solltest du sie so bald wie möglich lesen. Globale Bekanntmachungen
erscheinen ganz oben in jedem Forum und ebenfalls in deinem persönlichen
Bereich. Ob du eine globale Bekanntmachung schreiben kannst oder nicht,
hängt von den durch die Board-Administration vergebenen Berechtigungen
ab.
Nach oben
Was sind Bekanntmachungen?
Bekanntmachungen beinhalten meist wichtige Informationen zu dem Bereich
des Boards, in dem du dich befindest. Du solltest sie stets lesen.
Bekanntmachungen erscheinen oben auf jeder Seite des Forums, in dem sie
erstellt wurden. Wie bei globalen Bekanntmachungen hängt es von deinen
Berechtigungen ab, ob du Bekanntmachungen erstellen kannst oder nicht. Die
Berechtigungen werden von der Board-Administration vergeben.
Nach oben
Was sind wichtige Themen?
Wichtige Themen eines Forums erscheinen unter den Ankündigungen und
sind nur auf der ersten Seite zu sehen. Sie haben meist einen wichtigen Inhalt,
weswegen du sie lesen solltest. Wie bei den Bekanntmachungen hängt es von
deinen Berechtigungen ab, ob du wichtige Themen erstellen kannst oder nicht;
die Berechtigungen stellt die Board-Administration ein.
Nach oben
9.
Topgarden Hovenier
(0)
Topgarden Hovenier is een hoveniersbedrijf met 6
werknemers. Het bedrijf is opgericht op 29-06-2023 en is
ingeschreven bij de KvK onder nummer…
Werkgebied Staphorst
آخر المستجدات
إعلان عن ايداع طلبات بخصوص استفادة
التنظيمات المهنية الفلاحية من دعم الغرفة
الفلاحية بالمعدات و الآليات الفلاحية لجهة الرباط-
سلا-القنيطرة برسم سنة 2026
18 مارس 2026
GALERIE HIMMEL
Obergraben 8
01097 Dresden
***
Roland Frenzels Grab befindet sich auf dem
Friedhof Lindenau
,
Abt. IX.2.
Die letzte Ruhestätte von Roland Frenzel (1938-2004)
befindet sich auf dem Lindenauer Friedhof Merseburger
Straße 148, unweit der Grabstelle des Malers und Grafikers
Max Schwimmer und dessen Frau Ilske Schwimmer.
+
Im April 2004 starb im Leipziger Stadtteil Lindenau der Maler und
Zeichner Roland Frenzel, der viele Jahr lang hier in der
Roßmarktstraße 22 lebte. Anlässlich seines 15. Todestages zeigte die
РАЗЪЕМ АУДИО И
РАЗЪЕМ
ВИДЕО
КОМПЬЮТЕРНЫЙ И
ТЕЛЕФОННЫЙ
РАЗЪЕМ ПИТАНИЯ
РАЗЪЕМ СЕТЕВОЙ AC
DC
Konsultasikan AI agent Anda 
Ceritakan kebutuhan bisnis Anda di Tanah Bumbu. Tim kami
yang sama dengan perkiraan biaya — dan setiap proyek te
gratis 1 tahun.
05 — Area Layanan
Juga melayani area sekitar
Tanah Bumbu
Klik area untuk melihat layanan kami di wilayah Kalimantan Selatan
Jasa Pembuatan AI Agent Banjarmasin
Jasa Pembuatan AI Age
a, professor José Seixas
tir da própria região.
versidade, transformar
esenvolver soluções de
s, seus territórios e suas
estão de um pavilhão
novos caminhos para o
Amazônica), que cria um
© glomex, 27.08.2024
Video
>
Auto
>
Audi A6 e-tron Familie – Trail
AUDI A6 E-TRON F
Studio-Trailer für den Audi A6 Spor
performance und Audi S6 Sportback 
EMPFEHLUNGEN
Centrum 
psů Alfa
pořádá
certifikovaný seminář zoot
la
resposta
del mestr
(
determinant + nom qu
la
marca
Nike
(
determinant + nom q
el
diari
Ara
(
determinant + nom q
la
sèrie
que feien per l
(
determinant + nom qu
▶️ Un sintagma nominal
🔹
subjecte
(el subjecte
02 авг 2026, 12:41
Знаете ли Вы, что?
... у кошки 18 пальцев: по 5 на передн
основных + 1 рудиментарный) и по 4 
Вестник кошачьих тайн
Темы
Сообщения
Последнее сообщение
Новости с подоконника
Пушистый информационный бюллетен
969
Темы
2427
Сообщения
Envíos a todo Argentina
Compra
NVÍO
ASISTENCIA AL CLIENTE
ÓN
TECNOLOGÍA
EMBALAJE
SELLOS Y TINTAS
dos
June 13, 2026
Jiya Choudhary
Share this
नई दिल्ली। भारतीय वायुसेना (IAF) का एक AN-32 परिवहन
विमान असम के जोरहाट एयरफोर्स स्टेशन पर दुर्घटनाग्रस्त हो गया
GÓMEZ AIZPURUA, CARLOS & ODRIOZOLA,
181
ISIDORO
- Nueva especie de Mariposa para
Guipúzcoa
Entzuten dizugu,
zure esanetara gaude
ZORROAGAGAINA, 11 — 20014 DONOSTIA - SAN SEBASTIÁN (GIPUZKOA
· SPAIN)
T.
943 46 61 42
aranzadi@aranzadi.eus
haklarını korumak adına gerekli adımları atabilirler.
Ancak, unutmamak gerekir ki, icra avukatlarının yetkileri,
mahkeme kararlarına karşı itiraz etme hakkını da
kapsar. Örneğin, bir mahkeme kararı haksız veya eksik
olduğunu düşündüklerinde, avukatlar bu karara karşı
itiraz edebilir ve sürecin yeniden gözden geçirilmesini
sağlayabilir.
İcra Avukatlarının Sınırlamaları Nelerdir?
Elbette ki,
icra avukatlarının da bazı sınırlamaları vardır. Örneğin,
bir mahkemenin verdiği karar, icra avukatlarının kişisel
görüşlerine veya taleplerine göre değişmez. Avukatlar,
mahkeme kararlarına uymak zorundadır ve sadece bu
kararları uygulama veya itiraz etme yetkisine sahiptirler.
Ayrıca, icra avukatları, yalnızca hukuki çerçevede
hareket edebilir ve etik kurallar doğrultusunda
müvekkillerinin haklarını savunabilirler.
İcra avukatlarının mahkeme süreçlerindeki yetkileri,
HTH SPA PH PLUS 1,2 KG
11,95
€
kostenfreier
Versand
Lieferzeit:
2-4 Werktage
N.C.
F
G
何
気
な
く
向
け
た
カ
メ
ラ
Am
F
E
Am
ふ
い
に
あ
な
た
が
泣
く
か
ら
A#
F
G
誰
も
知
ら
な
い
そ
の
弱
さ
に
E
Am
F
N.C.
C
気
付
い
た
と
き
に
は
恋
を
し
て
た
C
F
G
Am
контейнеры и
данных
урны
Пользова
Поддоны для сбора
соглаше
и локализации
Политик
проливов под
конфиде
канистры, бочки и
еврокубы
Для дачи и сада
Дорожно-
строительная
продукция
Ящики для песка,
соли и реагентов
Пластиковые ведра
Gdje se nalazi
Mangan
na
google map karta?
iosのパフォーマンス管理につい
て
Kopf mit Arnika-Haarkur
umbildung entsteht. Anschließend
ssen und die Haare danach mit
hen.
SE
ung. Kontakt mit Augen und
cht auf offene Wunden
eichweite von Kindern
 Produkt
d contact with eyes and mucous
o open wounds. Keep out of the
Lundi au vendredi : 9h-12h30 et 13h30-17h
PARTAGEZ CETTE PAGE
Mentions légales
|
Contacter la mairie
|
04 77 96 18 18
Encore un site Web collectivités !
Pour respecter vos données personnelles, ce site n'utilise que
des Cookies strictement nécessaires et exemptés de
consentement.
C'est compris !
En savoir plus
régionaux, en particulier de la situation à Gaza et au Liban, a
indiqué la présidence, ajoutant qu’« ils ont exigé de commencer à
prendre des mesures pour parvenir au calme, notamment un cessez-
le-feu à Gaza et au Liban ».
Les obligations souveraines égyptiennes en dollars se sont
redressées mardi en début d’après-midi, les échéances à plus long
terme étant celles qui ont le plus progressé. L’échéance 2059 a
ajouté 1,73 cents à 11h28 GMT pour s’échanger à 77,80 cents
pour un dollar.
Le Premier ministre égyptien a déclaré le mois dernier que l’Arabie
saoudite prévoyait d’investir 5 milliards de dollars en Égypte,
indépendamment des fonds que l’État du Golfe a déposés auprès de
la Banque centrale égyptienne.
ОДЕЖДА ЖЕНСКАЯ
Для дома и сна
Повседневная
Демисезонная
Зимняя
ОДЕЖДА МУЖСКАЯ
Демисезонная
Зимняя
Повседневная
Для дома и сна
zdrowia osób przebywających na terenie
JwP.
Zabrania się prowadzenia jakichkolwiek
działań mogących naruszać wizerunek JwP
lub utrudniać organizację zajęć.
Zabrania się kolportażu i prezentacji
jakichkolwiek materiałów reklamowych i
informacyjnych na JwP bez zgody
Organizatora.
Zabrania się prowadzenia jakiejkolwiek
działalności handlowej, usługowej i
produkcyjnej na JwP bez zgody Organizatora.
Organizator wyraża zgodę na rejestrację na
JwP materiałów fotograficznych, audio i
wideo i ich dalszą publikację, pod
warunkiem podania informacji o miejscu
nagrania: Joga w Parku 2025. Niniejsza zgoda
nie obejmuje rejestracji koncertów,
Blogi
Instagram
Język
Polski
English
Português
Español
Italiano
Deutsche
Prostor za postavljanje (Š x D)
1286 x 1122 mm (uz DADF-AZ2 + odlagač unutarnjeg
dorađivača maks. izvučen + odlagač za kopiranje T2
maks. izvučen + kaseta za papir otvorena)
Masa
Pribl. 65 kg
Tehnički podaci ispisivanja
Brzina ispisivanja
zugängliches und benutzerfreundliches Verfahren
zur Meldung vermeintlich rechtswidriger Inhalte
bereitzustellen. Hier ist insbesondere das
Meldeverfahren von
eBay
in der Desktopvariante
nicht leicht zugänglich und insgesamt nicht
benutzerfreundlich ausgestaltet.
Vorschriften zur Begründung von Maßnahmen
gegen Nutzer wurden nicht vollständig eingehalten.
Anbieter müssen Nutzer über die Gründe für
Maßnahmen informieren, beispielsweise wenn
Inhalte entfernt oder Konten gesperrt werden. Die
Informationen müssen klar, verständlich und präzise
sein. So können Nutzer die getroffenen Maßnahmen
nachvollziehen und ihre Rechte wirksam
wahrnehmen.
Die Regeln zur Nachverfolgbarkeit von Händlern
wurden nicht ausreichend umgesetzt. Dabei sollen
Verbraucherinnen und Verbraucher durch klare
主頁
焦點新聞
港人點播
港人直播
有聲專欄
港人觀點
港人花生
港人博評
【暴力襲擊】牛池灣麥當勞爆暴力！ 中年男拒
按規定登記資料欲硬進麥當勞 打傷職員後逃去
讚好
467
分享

» **Directions for this task**
Every line above that carries the string "erscheinen" should be copied.

» **Result for this exercise**
erscheinen ganz oben in jedem Forum und ebenfalls in deinem persönlichen
Bekanntmachungen erscheinen oben auf jeder Seite des Forums, in dem sie
Wichtige Themen eines Forums erscheinen unter den Ankündigungen und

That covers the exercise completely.